Ayer volví (casualidades de la vida) a pasear por la ciudad en la
que pasé parte de mi adolescencia, la ciudad en la que descubrí lo importante
que es que los sentimientos sean correspondidos y lo mal que lo pasamos cuando
no lo son. Sería ingenuo afirmar que es la
misma ciudad. No lo es, aunque se llame igual y esté en el mismo sitio;
cuando menos no es mi ciudad la que
aglutina esos recuerdos resucitados de golpe. Ya no está el edificio de la
escuela. Donde había el campo de fútbol sin vallar que servía a nuestros juegos
se levanta ahora un edificio que alberga unos grandes almacenes. Las fuentes públicas de
agua clara han desaparecido de donde las recordaba. No hay adoquines en las calles,
pavimentadas ahora con un asfalto que le da comodidad al intenso tráfico
rodado. Pero aún hay elementos que permiten revivir en cierta manera ese pasado añorado, algo no ha cambiado: el bar es el mismo. El bar donde, al salir
del instituto, tomábamos (no siempre, el dinero también entonces era escaso, realmente más que ahora)
una inocente manzanilla, sigue teniendo la misma apariencia, con sus añejos
espejos de cornucopia en la pared del fondo y con idénticos sofás corridos en
las paredes, sofás, paredes y espejos que albergan sinceras confidencias,
charlas vitalmente trascendentes y antiguos amores y desamores ya olvidados.

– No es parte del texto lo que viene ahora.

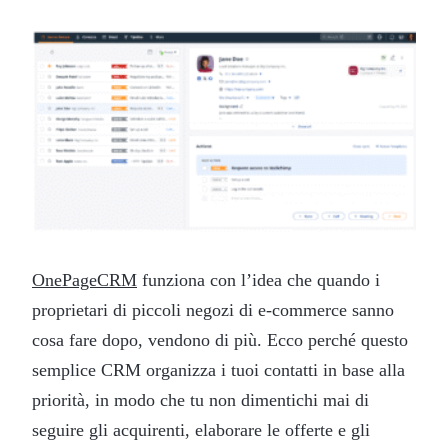
OnePageCRM
funziona con l’idea che quando i
proprietari di piccoli negozi di e-commerce sanno
cosa fare dopo, vendono di più. Ecco perché questo
semplice CRM organizza i tuoi contatti in base alla
priorità, in modo che tu non dimentichi mai di
seguire gli acquirenti, elaborare le offerte e gli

Y, de repente, el vértigo: sin darte ni cuenta has entrado al bar y,
en un instante, los recuerdos se agolpan, y crees sentir la voz chillona de
Camacho, y la risa de Elena, y la prestancia de Andrés… y buscas con la mirada
al camarero, el gordo Cristóbal, siempre tras la barra secando un vaso con el
delantal blanco mientras no perdía ojo de lo que hacíamos.
No he vuelto a ver, salvo en alguna ocasión aislada y fortuita a
nadie de aquellos con quienes compartí alegrías y penas, triunfos y fracasos.
Pero hoy he cumplido, sin saberlo, un objetivo no buscado: he vuelto por un
momento a la niñez. Ni siquiera puedo decir que me haya sentido más feliz que
nostálgico, más triste que tierno, Pero he sido lo que era hace muchos años. No
buscaba la niñez, pero la he encontrado. Y es suficiente.